Une exigence qui "complique" grandement la chose, sans oublier une augmentation du coût de l'organisation, d'après les deux autres prétendants. D'où cette blague que Maël de Calan et ses proches répètent en riant jaune ces derniers jours : "Wauquiez voudrait un débat organisé de nuit dans une forêt et si possible après la date de l'élection."

Les deux "petits" prétendants de cette élection supportent de moins en moins ce qu'ils voient comme des manœuvres dilatoires, alors qu'ils se plient tour à tour à chaque exigence de l'auto-proclamé "Jacques Mesrine de la politique", dont ils sont persuadés qu'il ne veut intimement pas de ce débat. Et leurs lieutenants n'en peuvent plus d'entendre un Geoffroy Didier "tout mielleux" leur dire, à l'issue de chaque discussion infructueuse : "Je vais en reparler à Laurent et on refait un point la semaine prochaine."

Tout ce petit monde doit ainsi aborder de nouveau la question lors de la réunion de la Haute autorité de LR, mardi prochain. Sans illusion : "On n'est pas prêts à tout pour débattre. Florence Portelli n'acceptera pas de débat au rabais. Si Laurent Wauquiez refuse de débattre, il l'assume et il en porte la responsabilité sur l'image du parti", balance ce proche de la candidate filloniste.

Dans un communiqué publié ce vendredi, cette dernière dénonce d'ailleurs un "grotesque débat sur le débat" ainsi que "l'obstruction méthodique et systématique" de Laurent Wauquiez, prenant "acte [de son] refus de débattre". Mais "on ne quitte pas la table des négociations", tempère son entourage auprès du Lab. Rien ne ferait en effet plus plaisir à Laurent Wauquiez... 

[Edit 13h30]

Auprès du Lab, Geoffroy Didier est à deux doigts d'annoncer la non-organisation de ce débat, pour cause de désaccord indépassable. Le directeur de campagne du favori explique : 

Nous avons un désaccord profond sur l'état d'esprit du débat voulu par les uns et les autres. Maël de Calan et Florence Portelli conçoivent le débat comme un grand show télévisé. Pour nous, il doit être totalement tourné vers les adhérents et ce n'est pas négociable : il n'y aura pas de retransmission en direct ailleurs que sur le site des Républicains.

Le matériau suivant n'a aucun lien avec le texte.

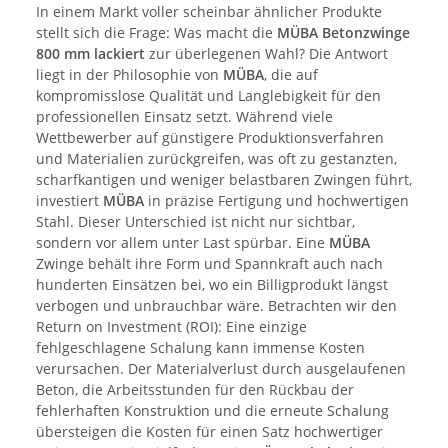
In einem Markt voller scheinbar ähnlicher Produkte
stellt sich die Frage: Was macht die
MÜBA
Betonzwinge
800 mm lackiert
zur überlegenen Wahl? Die Antwort
liegt in der Philosophie von
MÜBA
, die auf
kompromisslose Qualität und Langlebigkeit für den
professionellen Einsatz setzt. Während viele
Wettbewerber auf günstigere Produktionsverfahren
und Materialien zurückgreifen, was oft zu gestanzten,
scharfkantigen und weniger belastbaren Zwingen führt,
investiert
MÜBA
in präzise Fertigung und hochwertigen
Stahl. Dieser Unterschied ist nicht nur sichtbar,
sondern vor allem unter Last spürbar. Eine
MÜBA
Zwinge behält ihre Form und Spannkraft auch nach
hunderten Einsätzen bei, wo ein Billigprodukt längst
verbogen und unbrauchbar wäre. Betrachten wir den
Return on Investment (ROI): Eine einzige
fehlgeschlagene Schalung kann immense Kosten
verursachen. Der Materialverlust durch ausgelaufenen
Beton, die Arbeitsstunden für den Rückbau der
fehlerhaften Konstruktion und die erneute Schalung
übersteigen die Kosten für einen Satz hochwertiger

Donc le débat sur le débat est clos. On a pris acte de nos désaccords sur l'état d'esprit et il n'y aura sans doute pas de débat. Il est temps de mettre fin à cette tempête dans un verre d'eau qui est si loin de ce qu'attendent nos adhérents.

À moins que les adversaires de Laurent Wauquiez acceptent les conditions de ce dernier, ce qui est pour le moment loin d'être gagné, le débat est donc annulé.